_Task_
Each line of the listing needs to be given again exactly.

*****

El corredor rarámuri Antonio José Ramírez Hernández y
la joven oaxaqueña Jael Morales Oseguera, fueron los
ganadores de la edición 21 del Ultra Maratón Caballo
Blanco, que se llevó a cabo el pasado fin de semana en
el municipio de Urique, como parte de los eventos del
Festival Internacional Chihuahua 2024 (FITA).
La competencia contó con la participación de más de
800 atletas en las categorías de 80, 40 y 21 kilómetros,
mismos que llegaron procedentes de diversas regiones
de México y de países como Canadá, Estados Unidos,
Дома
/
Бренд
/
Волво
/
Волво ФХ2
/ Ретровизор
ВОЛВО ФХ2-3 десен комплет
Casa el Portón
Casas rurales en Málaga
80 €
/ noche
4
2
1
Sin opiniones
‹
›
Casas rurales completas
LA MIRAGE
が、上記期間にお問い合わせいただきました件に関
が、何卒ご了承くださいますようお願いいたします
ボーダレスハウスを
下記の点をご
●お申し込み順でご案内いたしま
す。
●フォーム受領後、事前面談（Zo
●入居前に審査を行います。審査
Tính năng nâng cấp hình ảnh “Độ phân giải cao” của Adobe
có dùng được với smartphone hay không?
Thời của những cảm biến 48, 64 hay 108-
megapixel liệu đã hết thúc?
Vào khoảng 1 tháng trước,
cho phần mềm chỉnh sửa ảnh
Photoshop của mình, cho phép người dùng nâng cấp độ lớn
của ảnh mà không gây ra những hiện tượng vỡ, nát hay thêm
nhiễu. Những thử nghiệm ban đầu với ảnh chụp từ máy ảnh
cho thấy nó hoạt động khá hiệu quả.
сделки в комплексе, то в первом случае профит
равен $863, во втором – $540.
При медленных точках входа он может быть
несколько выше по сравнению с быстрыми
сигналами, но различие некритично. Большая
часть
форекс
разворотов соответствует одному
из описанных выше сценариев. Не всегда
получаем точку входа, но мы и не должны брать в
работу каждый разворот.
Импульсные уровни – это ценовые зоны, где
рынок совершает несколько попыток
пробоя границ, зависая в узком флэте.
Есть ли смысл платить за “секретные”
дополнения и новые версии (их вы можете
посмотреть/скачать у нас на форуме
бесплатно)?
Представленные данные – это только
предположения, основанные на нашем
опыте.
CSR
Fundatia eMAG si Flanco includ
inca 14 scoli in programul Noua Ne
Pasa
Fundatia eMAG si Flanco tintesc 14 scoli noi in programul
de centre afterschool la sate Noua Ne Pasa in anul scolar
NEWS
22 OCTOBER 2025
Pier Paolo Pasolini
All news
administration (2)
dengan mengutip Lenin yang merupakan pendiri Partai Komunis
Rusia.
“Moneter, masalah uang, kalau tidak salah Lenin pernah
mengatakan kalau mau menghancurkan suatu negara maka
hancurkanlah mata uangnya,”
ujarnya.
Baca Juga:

*****

_Written solution_
El corredor rarámuri Antonio José Ramírez Hernández y
la joven oaxaqueña Jael Morales Oseguera, fueron los
ganadores de la edición 21 del Ultra Maratón Caballo
Blanco, que se llevó a cabo el pasado fin de semana en
el municipio de Urique, como parte de los eventos del
Festival Internacional Chihuahua 2024 (FITA).
La competencia contó con la participación de más de
800 atletas en las categorías de 80, 40 y 21 kilómetros,
mismos que llegaron procedentes de diversas regiones
de México y de países como Canadá, Estados Unidos,
Дома
/
Бренд
/
Волво
/
Волво ФХ2
/ Ретровизор
ВОЛВО ФХ2-3 десен комплет
Casa el Portón
Casas rurales en Málaga
80 €
/ noche
4
2
1
Sin opiniones
‹
›
Casas rurales completas
LA MIRAGE
が、上記期間にお問い合わせいただきました件に関
が、何卒ご了承くださいますようお願いいたします
ボーダレスハウスを
下記の点をご
●お申し込み順でご案内いたしま
す。
●フォーム受領後、事前面談（Zo
●入居前に審査を行います。審査
Tính năng nâng cấp hình ảnh “Độ phân giải cao” của Adobe
có dùng được với smartphone hay không?
Thời của những cảm biến 48, 64 hay 108-
megapixel liệu đã hết thúc?
Vào khoảng 1 tháng trước,
cho phần mềm chỉnh sửa ảnh
Photoshop của mình, cho phép người dùng nâng cấp độ lớn
của ảnh mà không gây ra những hiện tượng vỡ, nát hay thêm
nhiễu. Những thử nghiệm ban đầu với ảnh chụp từ máy ảnh
cho thấy nó hoạt động khá hiệu quả.
сделки в комплексе, то в первом случае профит
равен $863, во втором – $540.
При медленных точках входа он может быть
несколько выше по сравнению с быстрыми
сигналами, но различие некритично. Большая
часть
форекс
разворотов соответствует одному
из описанных выше сценариев. Не всегда
получаем точку входа, но мы и не должны брать в
работу каждый разворот.
Импульсные уровни – это ценовые зоны, где
рынок совершает несколько попыток
пробоя границ, зависая в узком флэте.
Есть ли смысл платить за “секретные”
дополнения и новые версии (их вы можете
посмотреть/скачать у нас на форуме
бесплатно)?
Представленные данные – это только
предположения, основанные на нашем
опыте.
CSR
Fundatia eMAG si Flanco includ
inca 14 scoli in programul Noua Ne
Pasa
Fundatia eMAG si Flanco tintesc 14 scoli noi in programul
de centre afterschool la sate Noua Ne Pasa in anul scolar
NEWS
22 OCTOBER 2025
Pier Paolo Pasolini
All news
administration (2)
dengan mengutip Lenin yang merupakan pendiri Partai Komunis
Rusia.
“Moneter, masalah uang, kalau tidak salah Lenin pernah
mengatakan kalau mau menghancurkan suatu negara maka
hancurkanlah mata uangnya,”
ujarnya.
Baca Juga:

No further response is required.